Here's a table that I made for my bride of 25 years for Valentine's Day. She needed something to put by her chair to read by, and this is what I came up with.


----------



## sandchip (Feb 15, 2013)

...


----------



## sandchip (Feb 15, 2013)

...


----------



## sandchip (Feb 15, 2013)

...


----------



## epackage (Feb 15, 2013)

Is the top epoxied to the base Chip? Nice looking piece...


----------



## sandchip (Feb 15, 2013)

I made it with scraps that I had kept from various jobs. The marble is from an old bank countertop left over from a sign I made for the city hall that had moved into the old bank building. Laid out the hexagon and used a diamond blade on a circular saw, clamping a straightedge for a guide for each cut. Belt sanded the saw marks out, and also beveled the edges with the sander too. Then I took a large sharpening stone and water and rubbed it by hand for the final finish. I didn't want any fasteners showing so I set a threaded rod in epoxy in the underside of the top, which screwed into a coupling nut that I set in a hole in the top end of the spindle.


----------



## sandchip (Feb 15, 2013)

...


----------



## sandchip (Feb 15, 2013)

...


----------



## sandchip (Feb 15, 2013)

...


----------



## sandchip (Feb 15, 2013)

A couple of shots of the leg attachment. I dovetailed the legs into the base of the spindle, which was probably the biggest challenge to get right. I don't have any fancy equipment, only a homemade router table, so close tolerances are a little tough to manage. It really makes one appreciate the early furniture makers, who turned out extraordinary pieces with no power tools whatsoever.


----------



## sandchip (Feb 15, 2013)

...


----------



## Penn Digger (Feb 15, 2013)

A very nice gift indeed.  Well done!


 PD


----------



## cobaltbot (Feb 16, 2013)

Great work, she has to be thrilled with that!  I have a lot of green marble around here and want to start cutting small pieces to work into something.


----------



## Steve/sewell (Feb 16, 2013)

Nice Jim!![sm=thumbup1.gif],when I was young and poor (now old and poor) I made a lot of colonial furniture for our first house. Some of the pieces survived that I did a good enough job on. That looks like it was  a lot of fun to make and it really is the ultimate gift for someone. Now dont forget the long stem roses,Candy, Buildlabear,do the wash,neck massage,foot rub.......and then maybe your next expensive bottle purchase will be explained and excepted more easily.....yeah right[8D]


----------



## frozenmonkeyface (Feb 16, 2013)

What an amazing and thoughtful gift!!! I bet she was delighted!


----------



## UncleBruce (Feb 16, 2013)

Classic three leg table needs no leveling.  Sweet gift.  [sm=thumbup.gif]  PS I despise people with talent [8|] ... NOT!  Thanks for sharing.


----------



## bostaurus (Feb 16, 2013)

I know she will cherish that table.  It is lovely.  What kind of wood did you use?


----------



## sandchip (Feb 16, 2013)

> ORIGINAL:  Steve/sewell
> 
> Now don't forget the long stem roses, Candy, Buildlabear, do the wash, neck massage, foot rub.......and then maybe your next expensive bottle purchase will be explained and accepted more easily.....yeah right[8D]


 
 You got that right, brother!

 Melinda, the legs are old growth pine salvaged from a house Daddy tore down back in the early '70s.  The spindle is a section of a treated pine 4 x 4 left over from a job that had unusually tight grain for what you see in the lumberyard nowadays.

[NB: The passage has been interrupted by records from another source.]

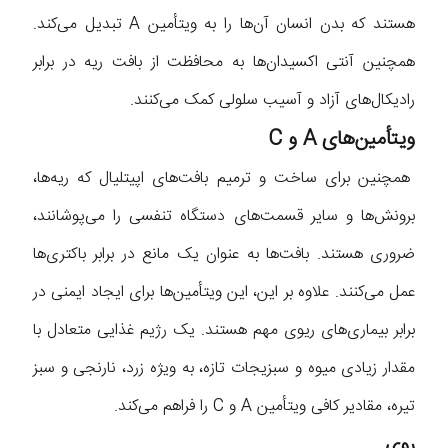
هستند که بدن انسان آن‌ها را به ویتأمین A تبدیل می‌کند.
همچنین آنتی اکسیدان‌ها به محافظت از بافت ریه در برابر
رادیکال‌های آزاد و آسیب سلولی کمک می‌کنند.
ویتأمین‌های A و C
همچنین برای ساخت و ترمیم بافت‌های اپیتلیال که ریه‌ها،
برونش‌ها و سایر قسمت‌های دستگاه تنفسی را می‌پوشانند،
ضروری هستند. بافت‌ها به عنوان یک مانع در برابر باکتری‌ها
عمل می‌کنند. علاوه بر این، این ویتأمین‌ها برای ایجاد ایمنی در
برابر بیماری‌های ریوی مهم هستند. یک رژیم غذایی متعادل با
مقدار زیادی میوه و سبزیجات تازه، به ویژه زرد، نارنجی و سبز
تیره، مقادیر کافی ویتأمین A و C را فراهم می‌کند.
روی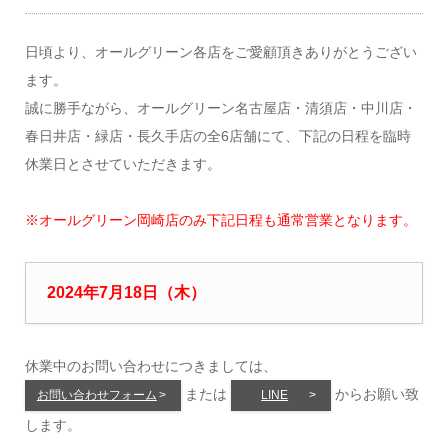
日頃より、オールグリーン各店をご愛顧頂きありがとうござい
ます。
誠に勝手ながら、オールグリーン名古屋店・清須店・中川店・
春日井店・緑店・長久手店の全6店舗にて、下記の日程を臨時
休業日とさせていただきます。
※オールグリーン岡崎店のみ下記日程も通常営業となります。
2024年7月18日（木）
休業中のお問い合わせにつきましては、
または
からお願い致
お問い合わせフォーム
LINE
します。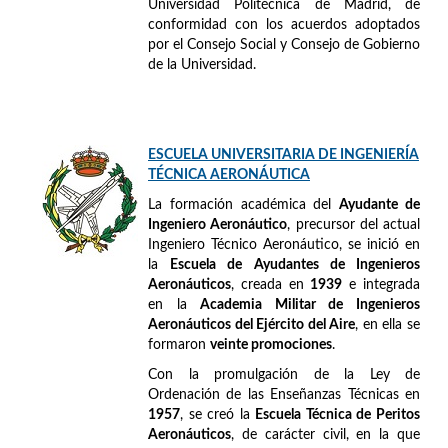
Universidad Politécnica de Madrid, de
conformidad con los acuerdos adoptados
por el Consejo Social y Consejo de Gobierno
de la Universidad.
ESCUELA UNIVERSITARIA DE INGENIERÍA
TÉCNICA AERONÁUTICA
La formación académica del
Ayudante de
Ingeniero Aeronáutico
, precursor del actual
Ingeniero Técnico Aeronáutico, se inició en
la
Escuela de Ayudantes de Ingenieros
Aeronáuticos
, creada en
1939
e integrada
en la
Academia Militar de Ingenieros
Aeronáuticos del Ejército del Aire
, en ella se
formaron
veinte promociones
.
Con la promulgación de la Ley de
Ordenación de las Enseñanzas Técnicas en
1957
, se creó la
Escuela Técnica de Peritos
Aeronáuticos
, de carácter civil, en la que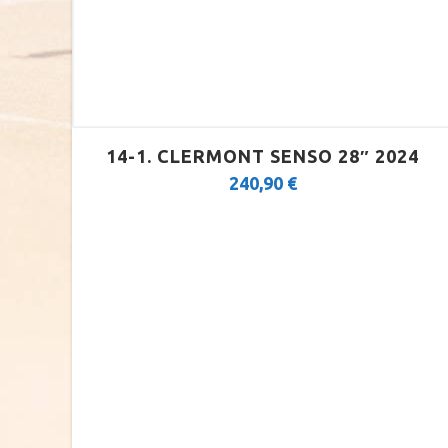
14-1. CLERMONT SENSO 28″ 2024
240,90
€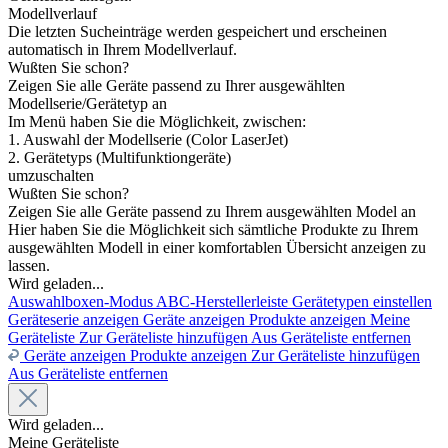
Modellverlauf
Die letzten Sucheinträge werden gespeichert und erscheinen
automatisch in Ihrem Modellverlauf.
Wußten Sie schon?
Zeigen Sie alle Geräte passend zu Ihrer ausgewählten
Modellserie/Gerätetyp an
Im Menü haben Sie die Möglichkeit, zwischen:
1. Auswahl der Modellserie (Color LaserJet)
2. Gerätetyps (Multifunktiongeräte)
umzuschalten
Wußten Sie schon?
Zeigen Sie alle Geräte passend zu Ihrem ausgewählten Model an
Hier haben Sie die Möglichkeit sich sämtliche Produkte zu Ihrem
ausgewählten Modell in einer komfortablen Übersicht anzeigen zu
lassen.
Wird geladen...
Auswahlboxen-Modus
ABC-Herstellerleiste
Gerätetypen einstellen
Geräteserie anzeigen
Geräte anzeigen
Produkte anzeigen
Meine
Geräteliste
Zur Geräteliste hinzufügen
Aus Geräteliste entfernen
Geräte anzeigen
Produkte anzeigen
Zur Geräteliste hinzufügen
Aus Geräteliste entfernen
Wird geladen...
Meine Geräteliste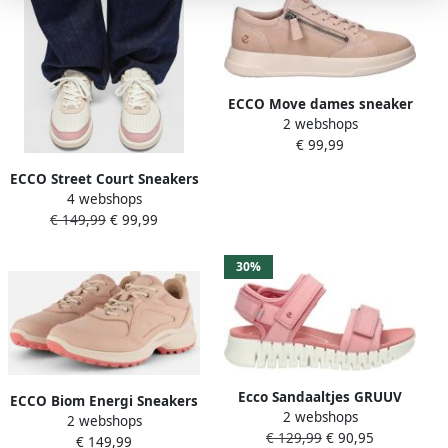
ECCO Move dames sneaker
2 webshops
Oudroze
€ 99,99
ECCO Street Court Sneakers
4 webshops
roze Leer Dames
€ 149,99
€ 99,99
30%
Ecco Sandaaltjes GRUUV
ECCO Biom Energi Sneakers
2 webshops
SOL W plateau
2 webshops
roze Nubuck
€ 129,99
€ 90,95
zomerschoen sandaal met
€ 149,99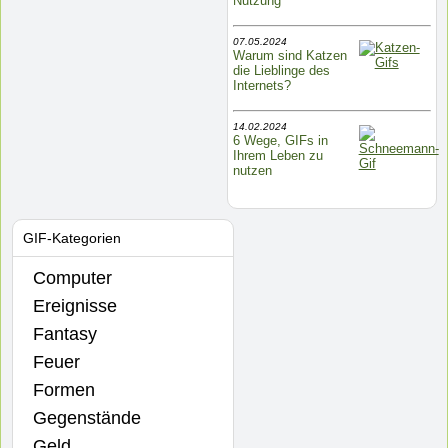
Nutzung
07.05.2024
Warum sind Katzen
die Lieblinge des
Internets?
14.02.2024
6 Wege, GIFs in
Ihrem Leben zu
nutzen
GIF-Kategorien
Computer
Ereignisse
Fantasy
Feuer
Formen
Gegenstände
Geld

 By the way, I wouldn't be able to do much of anything if it hadn't been for Daddy.  So really, he gets the credit here, not me.  I just wish he was still around to show it to.


----------



## Plumbata (Feb 16, 2013)

That is a slick looking table and the pine does indeed look particularly good relative to what is usually available. Also, great work on the joinery, and with a home-made router table no less!


----------



## frozenmonkeyface (Feb 18, 2013)

I'm sure he sees it and how good you are to your sweet bride.


----------



## Stardust (Feb 19, 2013)

Very sweet ! I always love a handmade gift! 
 I bet she loved it! Great job!
 Thanks for sharing!


----------



## AMChandler (Feb 21, 2013)

Gorgeous! Great job.


----------



## sandchip (Feb 21, 2013)

Thanks, everybody.  I really do appreciate the kind words.


----------